Table of contents
Open Table of contents
Context
It’s 2003 at Google. The web index is growing exponentially. Engineers keep writing the same pattern: read a mountain of input data, extract something interesting from each piece (parsing URLs, counting words, building inverted indexes), then aggregate the results. Each program is different in the details, but the structure is always the same — and each one needs to handle parallelization, fault tolerance, data distribution, and load balancing.
Jeff Dean and Sanjay Ghemawat noticed this pattern and asked: “What if we hide all the distributed systems complexity behind a simple interface that only requires the programmer to write two functions?” The result was MapReduce, published at OSDI 2004. It became the foundation for an entire era of large-scale data processing.
The MapReduce Idea
Input Data Map Shuffle Reduce Output
(chunks) (extract) (group by key) (aggregate)
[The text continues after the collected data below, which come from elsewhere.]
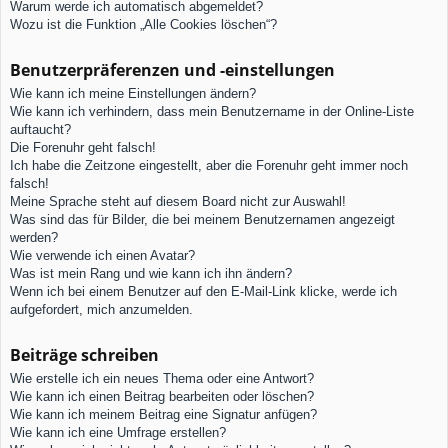
Warum werde ich automatisch abgemeldet?
Wozu ist die Funktion „Alle Cookies löschen“?
Benutzerpräferenzen und -einstellungen
Wie kann ich meine Einstellungen ändern?
Wie kann ich verhindern, dass mein Benutzername in der Online-Liste
auftaucht?
Die Forenuhr geht falsch!
Ich habe die Zeitzone eingestellt, aber die Forenuhr geht immer noch
falsch!
Meine Sprache steht auf diesem Board nicht zur Auswahl!
Was sind das für Bilder, die bei meinem Benutzernamen angezeigt
werden?
Wie verwende ich einen Avatar?
Was ist mein Rang und wie kann ich ihn ändern?
Wenn ich bei einem Benutzer auf den E-Mail-Link klicke, werde ich
aufgefordert, mich anzumelden.
Beiträge schreiben
Wie erstelle ich ein neues Thema oder eine Antwort?
Wie kann ich einen Beitrag bearbeiten oder löschen?
Wie kann ich meinem Beitrag eine Signatur anfügen?
Wie kann ich eine Umfrage erstellen?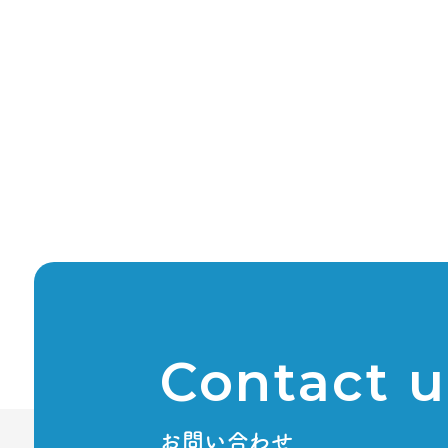
Contact u
お問い合わせ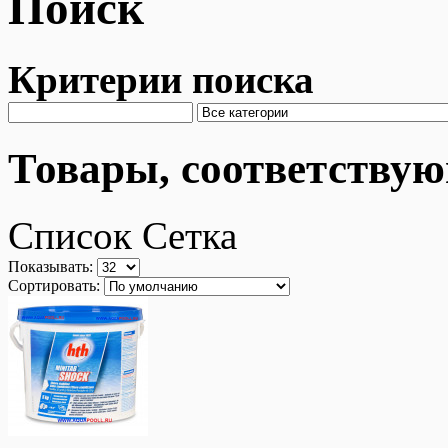
Поиск
Критерии поиска
Товары, соответству
Список
Сетка
Показывать:
Сортировать: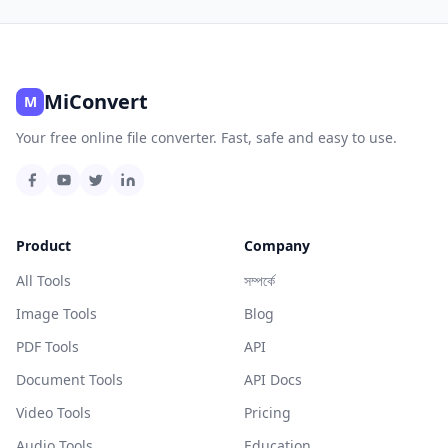
MiConvert
M
Your free online file converter. Fast, safe and easy to use.
Product
Company
All Tools
সম্পর্কে
Image Tools
Blog
PDF Tools
API
Document Tools
API Docs
Video Tools
Pricing
Audio Tools
Education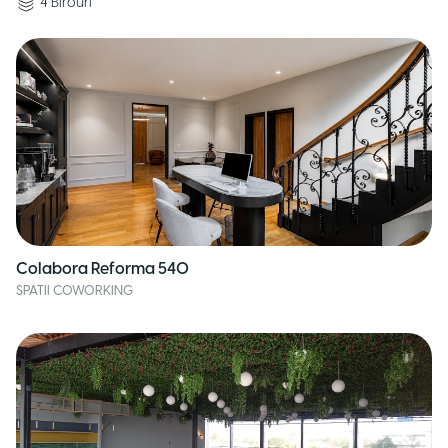
4
Birouri
Colabora Reforma 540
SPATII COWORKING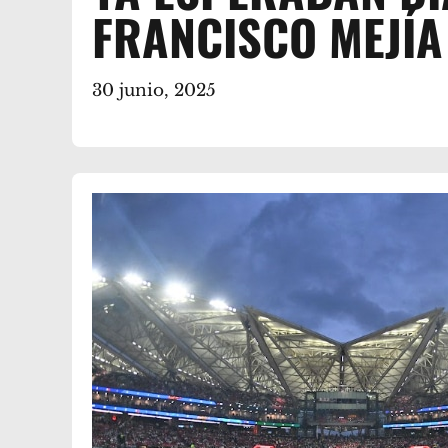
FRANCISCO MEJÍA
30 junio, 2025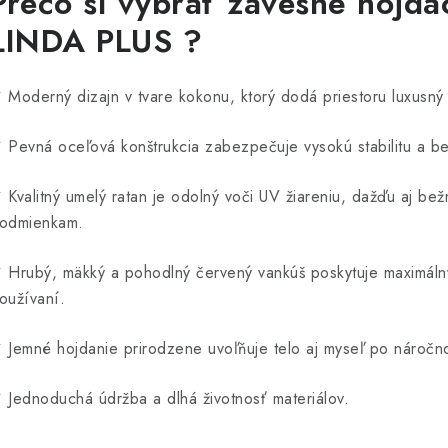
Prečo si vybrať závesné hojdac
LINDA PLUS ?
 Moderný dizajn v tvare kokonu, ktorý dodá priestoru luxusný
 Pevná oceľová konštrukcia zabezpečuje vysokú stabilitu a b
 Kvalitný umelý ratan je odolný voči UV žiareniu, dažďu aj b
odmienkam.
 Hrubý, mäkký a pohodlný červený vankúš poskytuje maximáln
oužívaní.
 Jemné hojdanie prirodzene uvoľňuje telo aj myseľ po náročn
 Jednoduchá údržba a dlhá životnosť materiálov.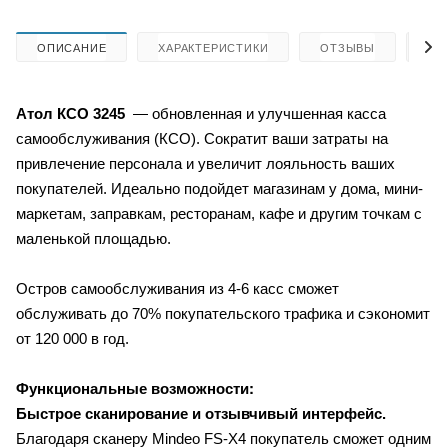
ОПИСАНИЕ
ХАРАКТЕРИСТИКИ
ОТЗЫВЫ
КА
Атол
КСО 3245
— обновленная и улучшенная касса
самообслуживания (КСО). Сократит ваши затраты на
привлечение персонала и увеличит лояльность ваших
покупателей. Идеально подойдет магазинам у дома, мини-
маркетам, заправкам, ресторанам, кафе и другим точкам с
маленькой площадью.
Остров самообслуживания из 4-6 касс сможет
обслуживать до 70% покупательского трафика и сэкономит
от 120 000 в год.
Функциональные возможности:
Быстрое сканирование и отзывчивый интерфейс.
Благодаря сканеру Mindeo FS-X4 покупатель сможет одним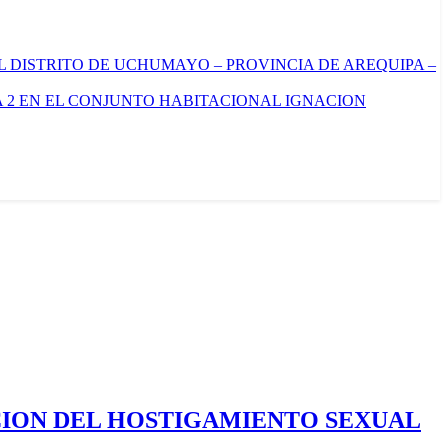
L DISTRITO DE UCHUMAYO – PROVINCIA DE AREQUIPA –
 2 EN EL CONJUNTO HABITACIONAL IGNACION
CION DEL HOSTIGAMIENTO SEXUAL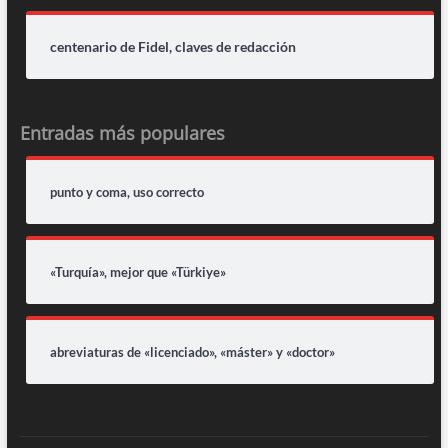
centenario de Fidel, claves de redacción
Entradas más populares
punto y coma, uso correcto
«Turquía», mejor que «Türkiye»
abreviaturas de «licenciado», «máster» y «doctor»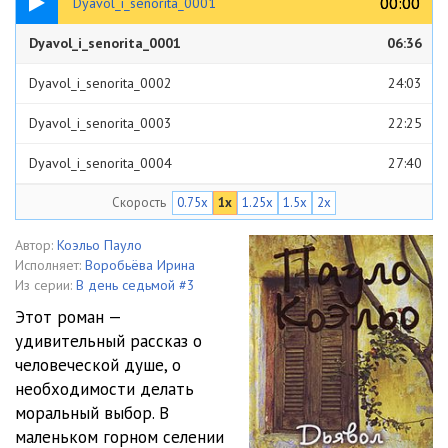
00:00
00:00
Dyavol_i_senorita_0001
Dyavol_i_senorita_0001
06:36
Dyavol_i_senorita_0002
24:03
Dyavol_i_senorita_0003
22:25
Dyavol_i_senorita_0004
27:40
Скорость
0.75x
1x
1.25x
1.5x
2x
Dyavol_i_senorita_0005
25:07
Dyavol_i_senorita_0006
23:53
Автор:
Коэльо Пауло
Исполняет:
Воробьёва Ирина
Dyavol_i_senorita_0007
26:25
Из серии:
В день седьмой #3
Этот роман —
Dyavol_i_senorita_0008
20:06
удивительный рассказ о
человеческой душе, о
Dyavol_i_senorita_0009
24:09
необходимости делать
Dyavol_i_senorita_0010
23:02
моральный выбор. В
маленьком горном селении
Dyavol_i_senorita_0011
24:11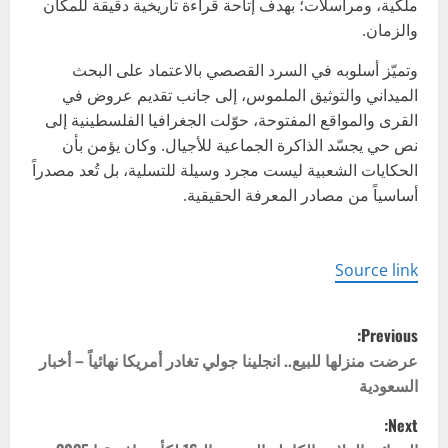
ملكية، ومراسلات؛ بهدف إتاحة قراءة تاريخية دقيقة للمكان
والزمان.
وتميّز أسلوبه في السرد القصصي بالاعتماد على البحث
الميداني والتوثيق الملموس، إلى جانب تقديم عروض في
القرى والمواقع المفتوحة، حوّلت الجغرافيا الفلسطينية إلى
نص حي يجسّد الذاكرة الجماعية للأجيال. وكان يؤمن بأن
الحكايات الشعبية ليست مجرد وسيلة للتسلية، بل تُعد مصدراً
أساسياً من مصادر المعرفة الحقيقية.
Source link
P
Previous:
o
عرضت منزلها للبيع.. انجلينا جولي تغادر أمريكا نهائياً – أخبار
السعودية
s
Next: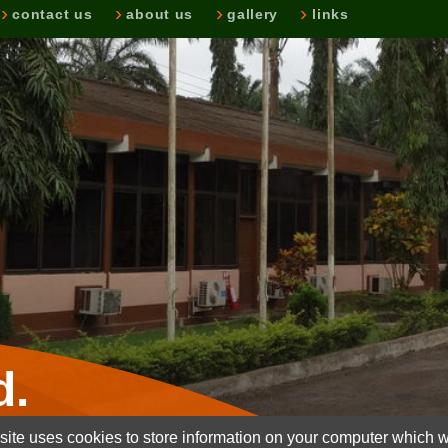
contact us
about us
gallery
links
d.
ite uses cookies to store information on your computer which wi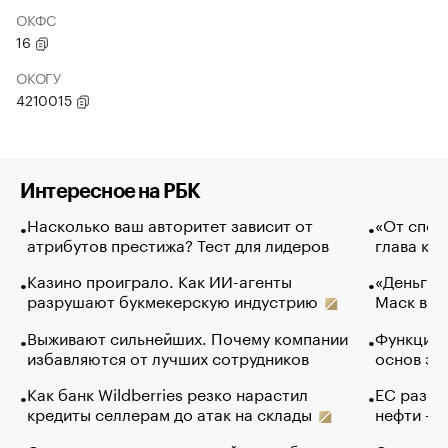
ОКФС
16
ОКОГУ
4210015
Интересное на РБК
Насколько ваш авторитет зависит от
«От спор
атрибутов престижа? Тест для лидеров
глава ко
Казино проиграло. Как ИИ-агенты
«Деньги б
разрушают букмекерскую индустрию
Маск в и
Выживают сильнейших. Почему компании
Функции 
избавляются от лучших сотрудников
основ эф
Как банк Wildberries резко нарастил
ЕС разре
кредиты селлерам до атак на склады
нефти — 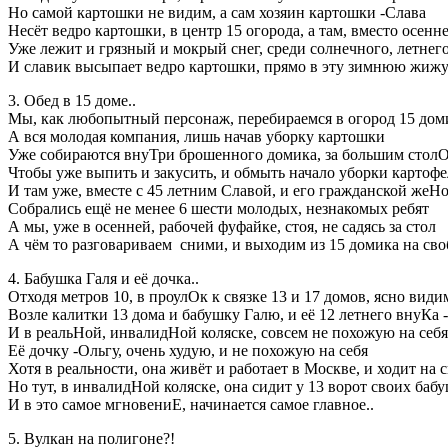
Но самой картошки не видим, а сам хозяин картошки -Слава
Несёт ведро картошки, в центр 15 огорода, а там, вместо осенн
Уже лежит и грязный и мокрый снег, среди солнечного, летнег
И славик высыпает ведро картошки, прямо в эту зимнюю жижу
3. Обед в 15 доме..
Мы, как любопытный персонаж, перебираемся в огород 15 дом
А вся молодая компания, лишь начав уборку картошки
Уже собираются внуТри брошенного домика, за большим стол
Чтобы уже выпить и закусить, и обмыть начало уборки картофе
И там уже, вместе с 45 летним Славой, и его гражданской жеН
Собрались ещё не менее 6 шести молодых, незнакомых ребят
А мы, уже в осенней, рабочей фуфайке, стоя, не садясь за стол
А чём то разговариваем сними, и выходим из 15 домика на сво
4. Бабушка Галя и её дочка..
Отходя метров 10, в проулОк к связке 13 и 17 домов, ясно види
Возле калитки 13 дома и бабушку Галю, и её 12 летнего внуКа 
И в реальНой, инвалидНой коляске, совсем не похожую на себя
Её дочку -Ольгу, очень худую, и не похожую на себя
Хотя в реальности, она живёт и работает в Москве, и ходит на
Но тут, в инвалидНой коляске, она сидит у 13 ворот своих баб
И в это самое мгновениЕ, начинается самое главное..
5. Вулкан на полигоне?!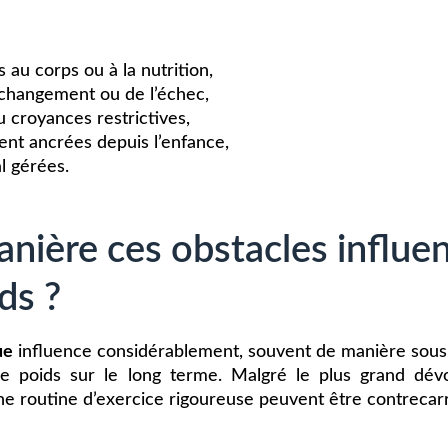
au corps ou à la nutrition,
changement ou de l’échec,
u croyances restrictives,
nt ancrées depuis l’enfance,
l gérées.
nière ces obstacles influen
ds ?
ue
influence considérablement, souvent de manière sous-
de poids sur le long terme. Malgré le plus grand dé
une routine d’exercice rigoureuse peuvent être contrecar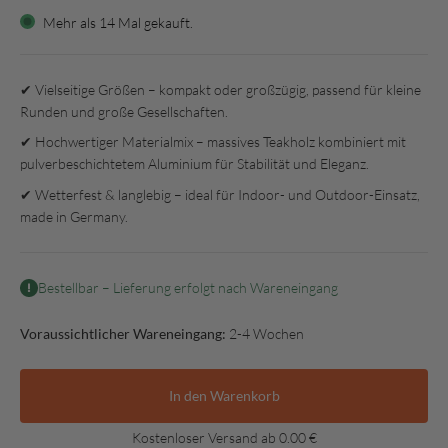
Mehr als
14
Mal gekauft.
✔ Vielseitige Größen – kompakt oder großzügig, passend für kleine
Runden und große Gesellschaften.
✔ Hochwertiger Materialmix – massives Teakholz kombiniert mit
pulverbeschichtetem Aluminium für Stabilität und Eleganz.
✔ Wetterfest & langlebig – ideal für Indoor- und Outdoor-Einsatz,
made in Germany.
Bestellbar – Lieferung erfolgt nach Wareneingang
Voraussichtlicher Wareneingang:
2-4 Wochen
In den Warenkorb
Kostenloser Versand ab 0.00 €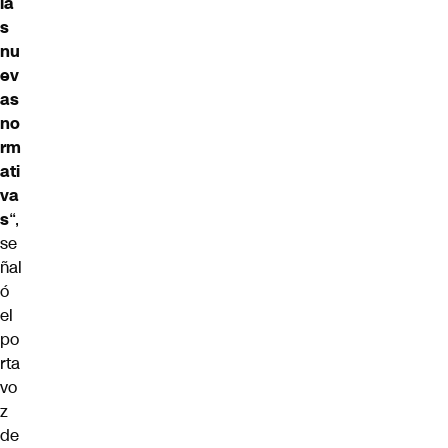
la
s
nu
ev
as
no
rm
ati
va
s
“,
se
ñal
ó
el
po
rta
vo
z
de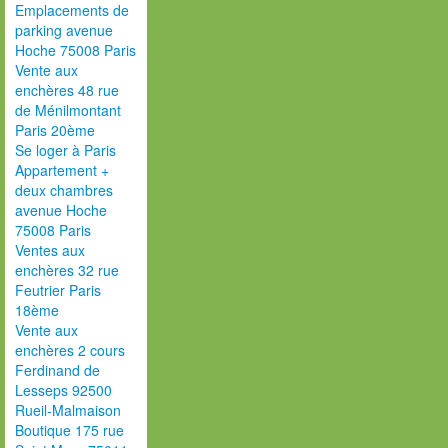
Emplacements de
parking avenue
Hoche 75008 Paris
Vente aux
enchères 48 rue
de Ménilmontant
Paris 20ème
Se loger à Paris
Appartement +
deux chambres
avenue Hoche
75008 Paris
Ventes aux
enchères 32 rue
Feutrier Paris
18ème
Vente aux
enchères 2 cours
Ferdinand de
Lesseps 92500
Rueil-Malmaison
Boutique 175 rue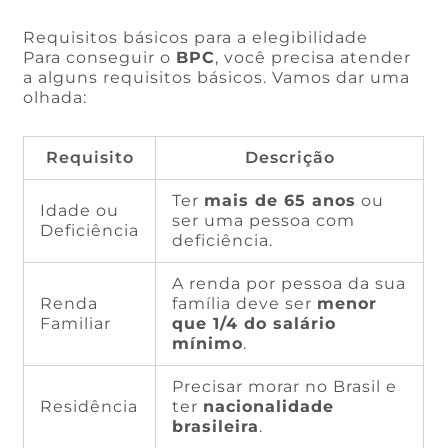
Requisitos básicos para a elegibilidade
Para conseguir o
BPC
, você precisa atender
a alguns requisitos básicos. Vamos dar uma
olhada:
Requisito
Descrição
Ter
mais de 65 anos
ou
Idade ou
ser uma pessoa com
Deficiência
deficiência.
A renda por pessoa da sua
Renda
família deve ser
menor
Familiar
que 1/4 do salário
mínimo
.
Precisar morar no Brasil e
Residência
ter
nacionalidade
brasileira
.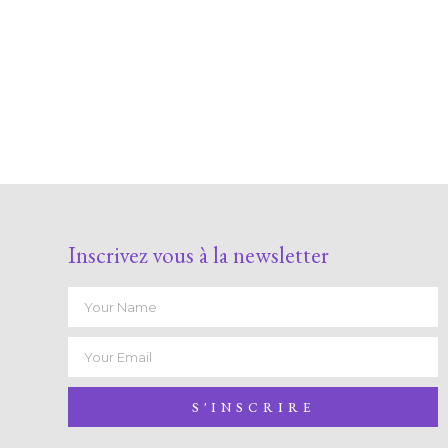
Inscrivez vous à la newsletter
S'INSCRIRE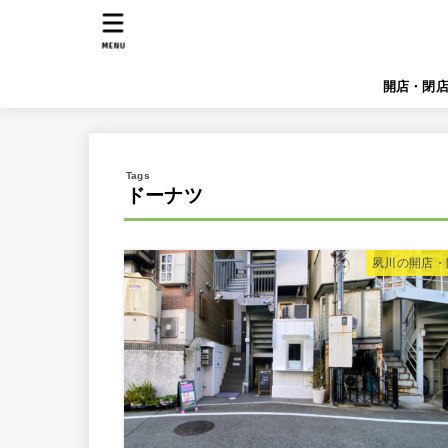
MENU
開店・閉
ドーナツ
夙川の開店・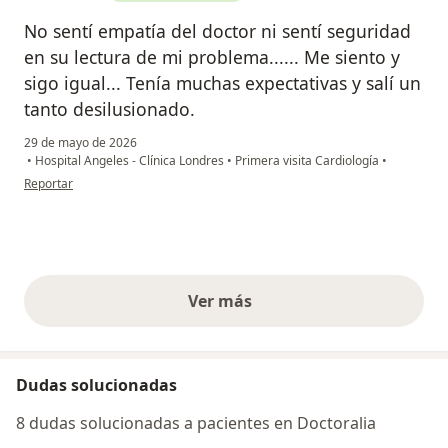
No sentí empatía del doctor ni sentí seguridad
en su lectura de mi problema...... Me siento y
sigo igual... Tenía muchas expectativas y salí un
tanto desilusionado.
29 de mayo de 2026
•
Hospital Angeles - Clínica Londres
•
Primera visita Cardiología
•
en opinión del usuario Michel
Reportar
Ver más
opiniones anteriores
Dudas solucionadas
8 dudas solucionadas a pacientes en Doctoralia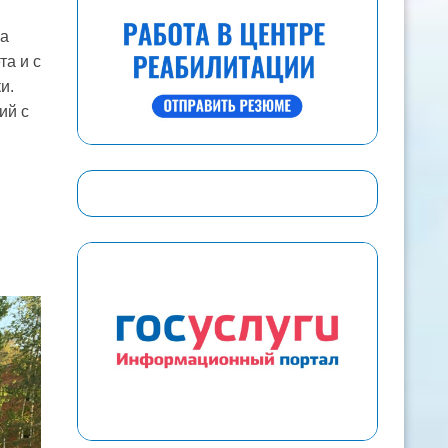
на
та и с
и.
ий с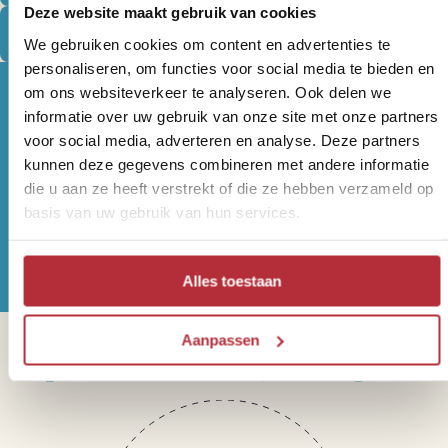
Deze website maakt gebruik van cookies
Europese bestemmingen
We gebruiken cookies om content en advertenties te
personaliseren, om functies voor social media te bieden en
om ons websiteverkeer te analyseren. Ook delen we
informatie over uw gebruik van onze site met onze partners
voor social media, adverteren en analyse. Deze partners
Wil jij altijd als eerste op de
kunnen deze gegevens combineren met andere informatie
hoogte zijn van onze Riksja
die u aan ze heeft verstrekt of die ze hebben verzameld op
basis van uw gebruik van hun services.
Reisnieuwtjes?
Alles toestaan
Aanpassen
Sparren of heb je vragen?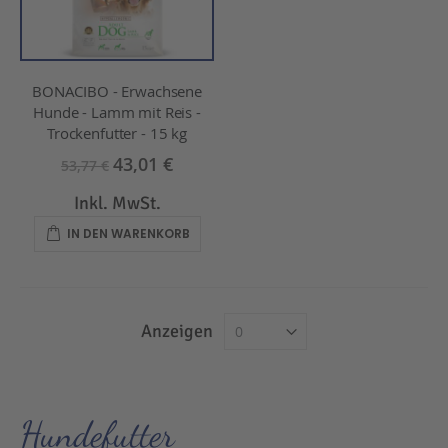
BONACIBO - Erwachsene
Hunde - Lamm mit Reis -
Trockenfutter - 15 kg
43,01 €
53,77 €
Inkl. MwSt.
IN DEN WARENKORB
Anzeigen
Hundefutter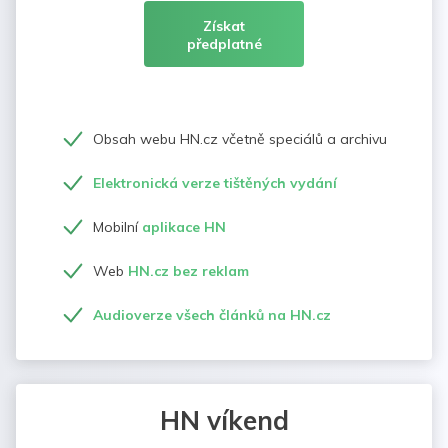
Získat
předplatné
Obsah webu HN.cz včetně speciálů a archivu
Elektronická verze tištěných vydání
Mobilní
aplikace HN
Web
HN.cz bez reklam
Audioverze všech článků na HN.cz
HN víkend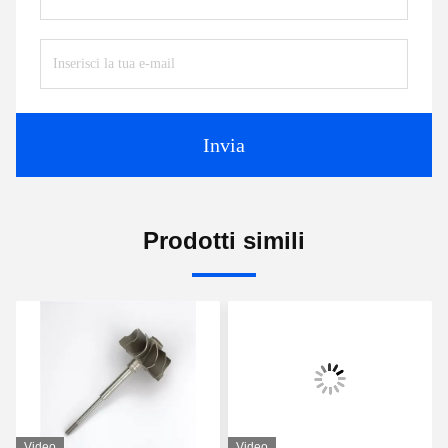
Invia
Prodotti simili
Video
Video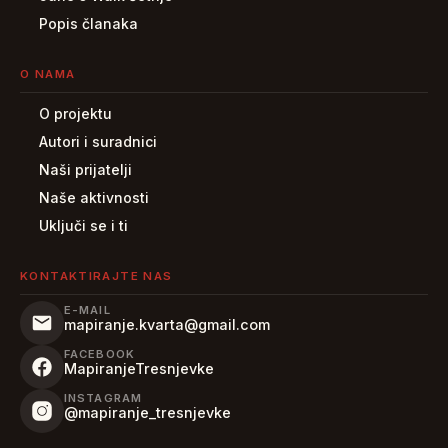
Popis članaka
O NAMA
O projektu
Autori i suradnici
Naši prijatelji
Naše aktivnosti
Uključi se i ti
KONTAKTIRAJTE NAS
E-MAIL
mapiranje.kvarta@gmail.com
FACEBOOK
MapiranjeTresnjevke
INSTAGRAM
@mapiranje_tresnjevke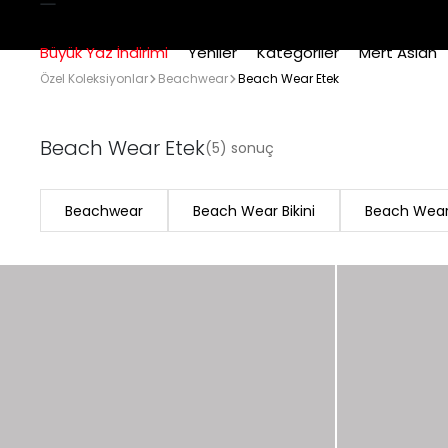
Büyük Yaz İndirimi
Yeniler
Kategoriler
Mert Aslan
Özel Koleksiyonlar
Beachwear
Beach Wear Etek
Beach Wear Etek
(5) sonuç
Beachwear
Beach Wear Bikini
Beach Wea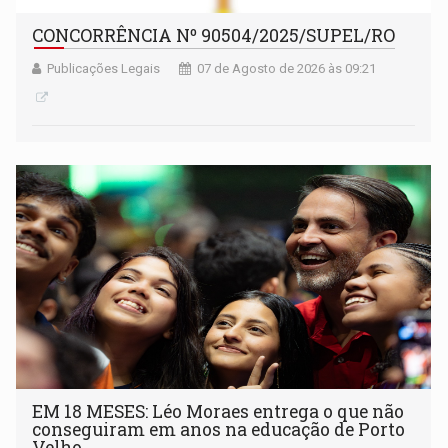
CONCORRÊNCIA Nº 90504/2025/SUPEL/RO
Publicações Legais
07 de Agosto de 2026 às 09:21
EM 18 MESES: Léo Moraes entrega o que não
conseguiram em anos na educação de Porto
Velho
+--------+ +--------+ +--------+
| chunk1 | ------> | map() |---+ +-->| reduce |---> output1
+--------+ +--------+ | +----------+ | +--------+
+-->| sort & |----+
+--------+ +--------+ | | group | | +--------+
| chunk2 | ------> | map() |---+ | by key |----+-->| reduce |---> output2
+--------+ +--------+ | +----------+ | +--------+
| |
+--------+ +--------+ | | +--------+
| chunk3 | ------> | map() |---+ +-->| reduce |---> output3
+--------+ +--------+ +--------+
The programmer writes just two functions:
- Map: takes one input record and emits zero or more (key, value) pairs
- Reduce: takes a key and all values associated with that key, then combines them into a final result
The framework handles everything else: splitting input, scheduling work across thousands of machines, handling failures, and sorting intermediate data.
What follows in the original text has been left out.